Chapter 2

490 60 9
                                    

Sabah uyandığımda duyduğum seslerle yüzümü yastığa gömdüm. Malikanedeki sesler buraya kadar geliyordu. Durun biraz...

Malikanedeki ses, müştemilata kadar geliyorsa mutlaka bir sorun vardır. Hızla kafamı saate çevirdim ve geç kalıp kalmadığımı kontrol ettim. Bu sefer geç uyanmamıştım, ancak mesai saatime on dakika kalmıştı.

Üzerimdeki yorganı hışımla kenara itip hazırlandım ve arka bahçeden mutfağa daldım. Salondan gelen, hatta müştemilata kadar ulaşan sesler mutfaktan daha net duyuluyordu.

Tezgaha yaslanmış, hayret içinde elleriyle dudaklarını kapatan Bo Min ve hemen yanındaki Oh Jin endişeli bakışlarla ileriye bakıyordu.

O kadar odaklanmışlardı ki geldiğimi bile fark etmemişlerdi.
"Neler oluyor?"

Merakla yöneltiğim soruya Bo Min yanıt vermişti. Ondan hemen sonra da Oh Jin bana bakarak konuşmaya başladı.

"Bay Min yine küplere bindi."
"Aynen. On dakikadır Bayan Shin'i azarlıyor."

Kaşlarım şaşkınlıkla havalanmış, merakıma yenik düşmüştüm. Acaba dünkü olay için miydi bu azar?

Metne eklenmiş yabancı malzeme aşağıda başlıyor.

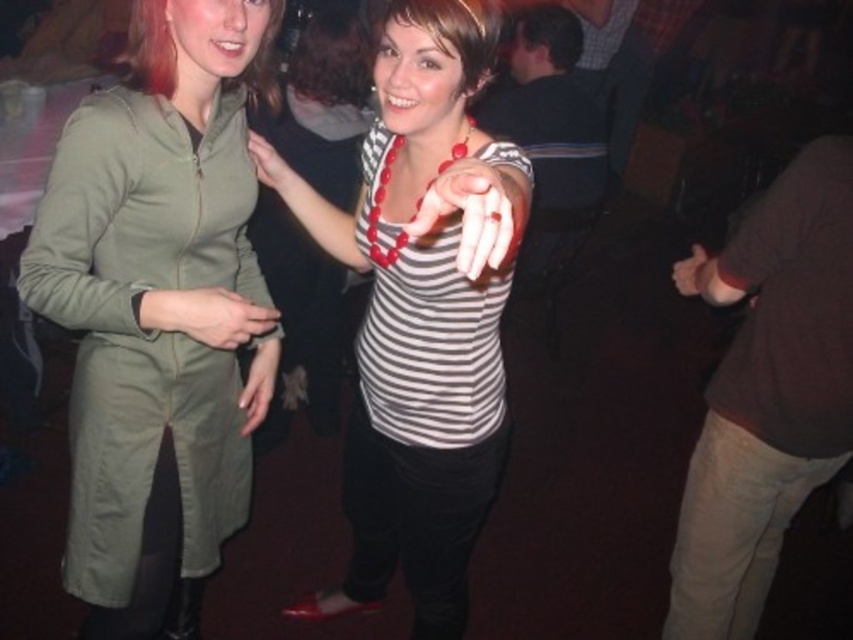 You are a photographer at the party and want to take a closeup photo of the matte red beaded necklace at center. The camera you have can focus on objects within 24 inches. Can you capture a clear closeup without moving the necklace?

The matte red beaded necklace at center is 28.78 inches away from the viewer. Since the camera requires objects to be within 24 inches for clear focus, the necklace is too far away to capture a clear closeup without moving it closer.

You are a photographer at the party and want to take a closeup of the matte red beaded necklace at center and the matte green jacket at center. Since the camera can only focus on one subject at a time, which object should you choose to focus on to ensure it appears sharp in the photo?

The matte red beaded necklace at center is in front of the matte green jacket at center. To ensure sharpness, focus on the matte red beaded necklace at center since it is closer to the camera. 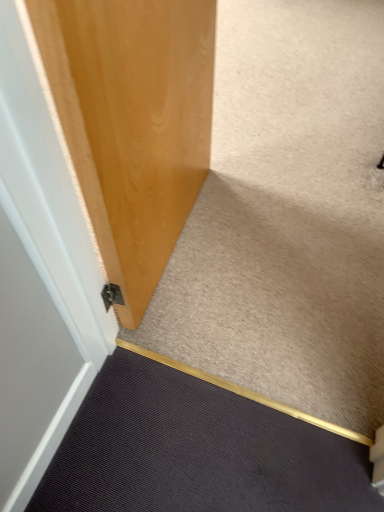 The width and height of the screenshot is (384, 512). Find the location of `dark gray textured mat at lower left`. dark gray textured mat at lower left is located at coordinates (x=196, y=451).

Image resolution: width=384 pixels, height=512 pixels. What do you see at coordinates (196, 451) in the screenshot?
I see `dark gray textured mat at lower left` at bounding box center [196, 451].

Where is `dark gray textured mat at lower left`? The image size is (384, 512). dark gray textured mat at lower left is located at coordinates [x=196, y=451]. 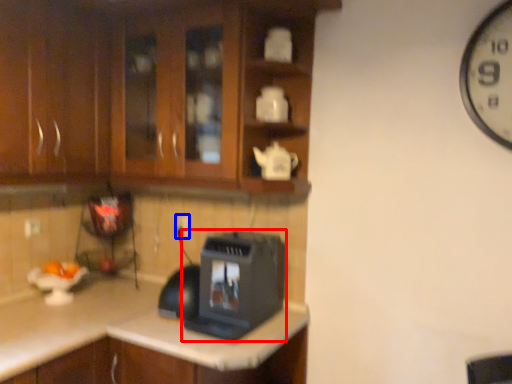 Question: Which of the following is the farthest to the observer, home appliance (highlighted by a red box) or electric outlet (highlighted by a blue box)?

Choices:
 (A) home appliance
 (B) electric outlet

Answer: (B) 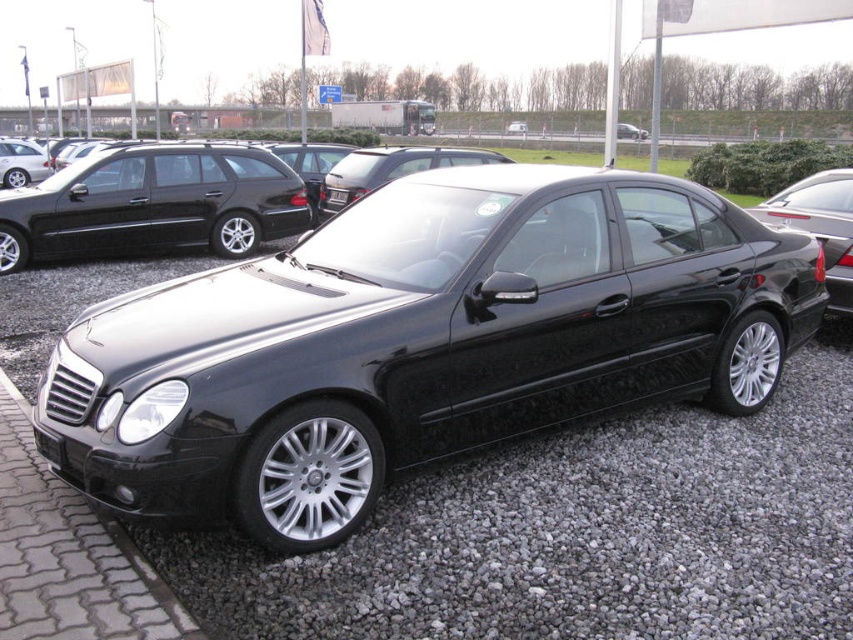 You are a photographer trying to capture both the glossy black sedan at right and the matte black sedan at center. Since you want to highlight the contrast between their finishes, you decide to position yourself so that the glossy car is on the left side of the matte one in the frame. Is this possible given their current arrangement?

Yes, the glossy black sedan at right is already positioned on the left side of the matte black sedan at center, so positioning yourself to capture this arrangement is possible.

You are standing in front of the black Mercedes Benz car parked on the gravel surface. You want to place a small marker at the point labeled point (577, 534). Based on the scene description, where exactly should you place the marker?

Place the marker at the point (577, 534) on the gray gravel at lower center. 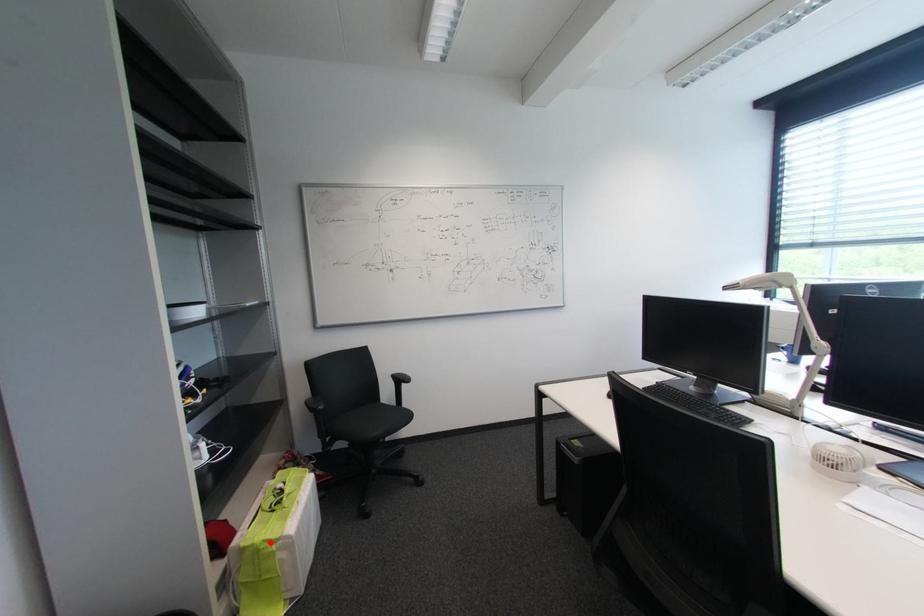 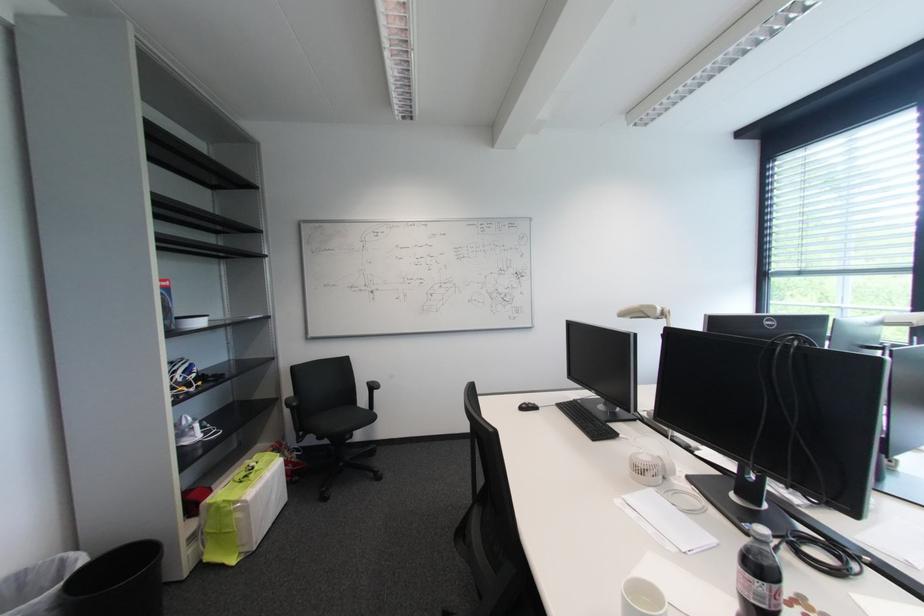 In the second image, find the point that corresponds to the highlighted location in the first image.

(231, 503) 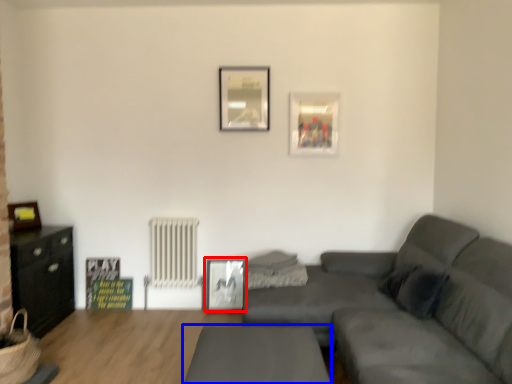 Question: Which of the following is the farthest to the observer, picture frame (highlighted by a red box) or table (highlighted by a blue box)?

Choices:
 (A) picture frame
 (B) table

Answer: (A)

Odasında yanlışlıkla uyuyakaldığım için Bayan Shin'i azarlıyor olabilir miydi? Evdeki kargaşanın sebebi buysa çok utanç verici!

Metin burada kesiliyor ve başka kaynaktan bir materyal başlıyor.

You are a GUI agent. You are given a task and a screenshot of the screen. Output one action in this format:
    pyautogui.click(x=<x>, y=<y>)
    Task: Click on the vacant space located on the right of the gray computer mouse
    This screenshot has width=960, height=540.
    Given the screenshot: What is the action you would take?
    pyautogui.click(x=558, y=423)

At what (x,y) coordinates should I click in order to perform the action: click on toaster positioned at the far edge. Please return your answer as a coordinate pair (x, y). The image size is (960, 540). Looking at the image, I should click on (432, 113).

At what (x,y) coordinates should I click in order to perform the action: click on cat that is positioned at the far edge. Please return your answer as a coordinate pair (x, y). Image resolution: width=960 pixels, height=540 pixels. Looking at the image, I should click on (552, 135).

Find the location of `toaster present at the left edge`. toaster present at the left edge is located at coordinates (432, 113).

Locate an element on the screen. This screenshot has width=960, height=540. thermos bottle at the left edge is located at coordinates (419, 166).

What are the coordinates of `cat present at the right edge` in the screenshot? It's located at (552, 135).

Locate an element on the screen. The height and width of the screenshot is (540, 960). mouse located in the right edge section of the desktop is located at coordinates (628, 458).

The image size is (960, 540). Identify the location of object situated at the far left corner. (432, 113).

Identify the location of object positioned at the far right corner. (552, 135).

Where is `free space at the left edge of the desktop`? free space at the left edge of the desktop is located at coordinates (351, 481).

Yavaşça mutfak kapısına yanaştığımda, Bayan Shin'in sesini işittim.

"Mara!"
Nefesimi tutup salona geçtim.

Ellerimi önümde birleştirmiş, onlara bakmamaya özen göstererek yanlarına yaklaşmıştım. Bayan Shin'in seslenişi pek hayra alamet değil gibiydi.

Büyük ihtimalle dünkü olay yüzünden bu yaygara...

"Hye Mara."
Yoongi'nin ilk kez adımı seslenmesiyle şoka uğramıştım.

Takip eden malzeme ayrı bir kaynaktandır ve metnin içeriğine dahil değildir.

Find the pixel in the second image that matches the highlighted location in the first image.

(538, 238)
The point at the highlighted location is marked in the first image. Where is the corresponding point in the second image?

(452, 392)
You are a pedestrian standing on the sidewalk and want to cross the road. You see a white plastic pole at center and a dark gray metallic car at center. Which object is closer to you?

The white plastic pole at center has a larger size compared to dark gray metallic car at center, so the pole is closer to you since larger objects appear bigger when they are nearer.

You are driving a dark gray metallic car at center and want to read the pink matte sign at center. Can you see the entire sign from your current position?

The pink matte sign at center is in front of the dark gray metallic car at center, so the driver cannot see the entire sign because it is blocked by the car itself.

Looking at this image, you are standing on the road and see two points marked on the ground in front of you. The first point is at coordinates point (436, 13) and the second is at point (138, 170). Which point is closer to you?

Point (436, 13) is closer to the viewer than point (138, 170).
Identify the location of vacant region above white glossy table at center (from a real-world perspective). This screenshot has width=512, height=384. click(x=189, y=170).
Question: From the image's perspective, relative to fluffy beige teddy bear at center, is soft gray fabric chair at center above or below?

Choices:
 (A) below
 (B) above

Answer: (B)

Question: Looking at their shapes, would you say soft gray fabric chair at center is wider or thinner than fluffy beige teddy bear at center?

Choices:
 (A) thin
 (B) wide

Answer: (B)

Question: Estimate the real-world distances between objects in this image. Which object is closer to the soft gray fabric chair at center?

Şaşkınca kafamı kaldırıp ilk olarak Bayan Shin'e baktım. Dudaklarını birbirine yapıştırmış, tepesinden dumanlar çıkarak bana bakıyordu. Bakışlarım Yoongi'ye değdiğinde, elleri ceplerinde bana seslenmişti.

"Kovuldun. Paranı Shin'den alıp evi terk et."
Göz bebeklerim büyümüştü.

Bakışlarım yeniden Bayan Shin'i buldu. Yardım istercesine Bayan Shin'e bakıyorken, kızların mutfaktan burayı dinlediğine adım kadar emindim.

Bayan Shin derin bir nefes verip benden yıldığını belli etmeden Yoongi'ye döndü.

"Son bir şans daha veremez misiniz, Bay Min. Dün Mara'ya fazla görev verdiğim için bitkin düşmüş olmalı. Benim hatam."

İlk defa benim hatamı kendi üstüne almıştı. Yoongi sinirle kafasını iki yana salladı.

"Odama girmesini geçtim, yatağımda uyurken yakaladım Shin! Belli ki çalışanlarımızdan sınırlarını bilmeyenlerle vedalaşmamız gerekiyor."

Yoongi kararlı bir şekilde konuşmuştu. Takıntılı Yoongi yüzünden bu malikanenin belirli bir hiyerarşisi vardı. Bay Min ile iletişim kuran yalnız baş yardımcıydı.

Biz de baş yardımcıdan talimat alıyorduk. Anlayacağınız direkt Yoongi ile iletişim kurmazdık.

Yani bu yazılı olmayan kural gibi bir şeydi. Madem beni kovmakta bu kadar kararlı... En azından kendimi bir kez olsun Bayan Shin olmadan ifade edebilirdim.

"Bay Min, hatam için sizden gerçekten özür dilerim, ancak çok yorgundum. Odanız çok güzel kokuyordu ve ben..."

Söylediğim şeyi idrak eder etmez gözlerimi sıkıca yumdum. Utancımı göz ardı edip yeniden gözlerimi araladığımda ikisi de tuhaf tuhaf bana bakıyordu.